Thank you DejaVu.

Strong already... I am glad others see it. I don't. Maybe I am too close to the problem or too involved.
Mrs. Turbine is only seeing the bad in what we were/had/could be. I acknowledge it wasn't perfect or without rough patches. No one lives the TV perfect marriage or life. Considering some of what is happening with that crowd I am pretty glad I don't.

There are expectations set though by what we see on the big and little screen. Some very unrealistic swill is served up and people love it because it all works out in the end. The hero/heroine gets the reward. Those deserving punishment get it. Those who did wrong regret and depending on the story, may or may not, return to the side of being right.

We all know that it doesn't work that way.

I have my faults. My insecurities gathered from a lifetime on this spinning rock. These are mine. I must deal with them. Not Mrs. Turbine, not anyone else. I can have help. Which all of you graciously and willingly offer. Again... Thank you.
In the end each of us can only fix us.

Mrs' Turbine says hurtful things. Does hurtful things. Why? God knows why... God knows I want to not be affected by her actions. I am though. I would like to help her not be this hurt. To heal. It seems reasonable that she is being supported by those who validate her position. She won't change her mind. Maybe even if everything crashes down. Is that pride?

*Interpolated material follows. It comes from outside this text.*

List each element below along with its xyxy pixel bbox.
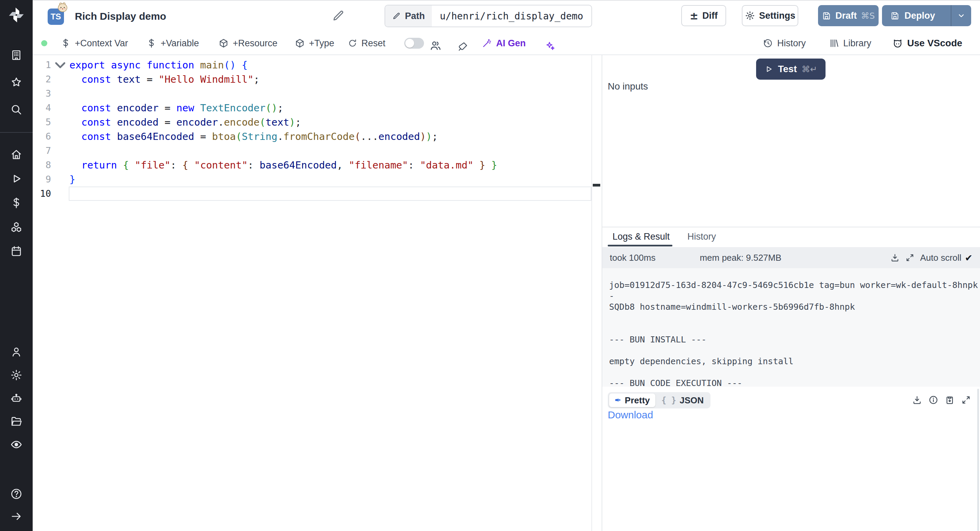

Talking with our son about his younger sister. W and younger D are cut from the same bolt of cloth. They share many edges where the cuts were made to separate them from that bolt. Both are middle child. W for her dad, D for both of us. So of all our three it seems they would understand each other the most. Nope. No way.

My son helped me with getting more out of the garage. It is separate from the house. Mice have been in or on much of it. I will not have the space for or need of much of what is mine to deal with. If my BiL doesn't get started there will be a lot going to the curb that is his. Conversations in Tagalog between them. My patience is gone.

Complaints of disrespect toward them. Don't forget the stick in your own eye.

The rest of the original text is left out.